This week, the Elections Bill was amended to replace the Supplementary Vote (SV) system used for electing mayors and police and crime commissioners (PCCs) in England and Wales with First Past the Post (FPTP). But, as Alan Renwick and Alejandro Castillo-Powell argue, the arguments put forth by ministers are not as convincing as they might at first appear.

Ministers plan to replace the Supplementary Vote (SV) system used for electing mayors and police and crime commissioners (PCCs) in England and Wales with First Past the Post (FPTP). The most detailed explanation for the change given so far appeared in a press release last month, which gave five arguments for the switch: (1) SV increases the number of spoilt ballots; (2) it allows ‘loser’ candidates to win; (3) FPTP improves accountability by ‘making it easier for voters to express a clear choice’; (4) FPTP ‘is the world’s most widely used electoral system’; and (5) SV is ‘an anomaly’ and ‘out of step with other elections in England’. In the written statement that first trailed the proposals, Home Secretary Priti Patel also said (6) that the change ‘reflects that transferable voting systems were rejected by the British people in the 2011 nationwide referendum’. Some of these arguments were repeated, though in less detail, when the matter was considered at the Committee Stage of the Commons bill’s scrutiny earlier this week.

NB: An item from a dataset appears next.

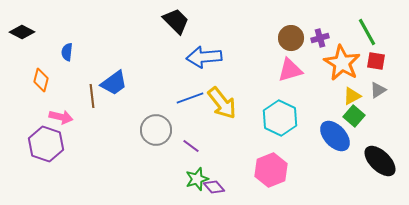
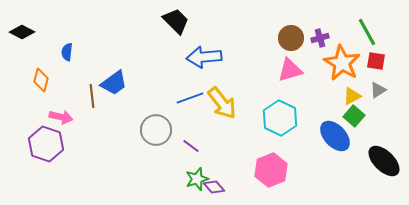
black ellipse: moved 4 px right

This post assesses the government’s claims in turn. Some have merit, but important counterarguments are ignored. Voting systems should be treated with care: it is all too easy for those in power to manipulate them to their own advantage. Ministers have not adequately made the case that the change will be good for democracy.

1. Does Supplementary Vote lead to more spoilt ballots

Elections using SV in the UK typically see higher numbers of spoilt ballots than do those using FPTP. Electoral Commission data shows that 0.8% of ballots cast in local council elections in May – under FPTP – were rejected. That compares to over 2% in most elections under SV. In PCC elections, they stood at 2.9% this year, down from 3.4% in 2016. In London mayoral elections, they have ranged between 1.8% in 2012 and 4.3% this year. They have generally been around 2% in other combined authority mayoral elections, peaking at 2.2% in 2018.

That SV elections show higher rates of rejected ballots does not mean that SV itself is necessarily the culprit. The jump in such ballots in this year’s London mayoral election points to another factor: ballot paper design. The Electoral Commission notes the use in that contest of a new, untested design, split over two columns because of the large number of candidates, which voters described as ‘being confusing/complex’. Poor design similarly led to more spoilt ballots in the 2007 Scottish local and parliamentary elections. Another factor may be deliberate spoiling of ballot papers: the Electoral Commission noted anecdotal evidence of this in the 2012 PCC elections.

So SV elections do see more spoilt ballots than FPTP elections, but improved ballot paper design – and clearer guidance for voters – might ameliorate the problem.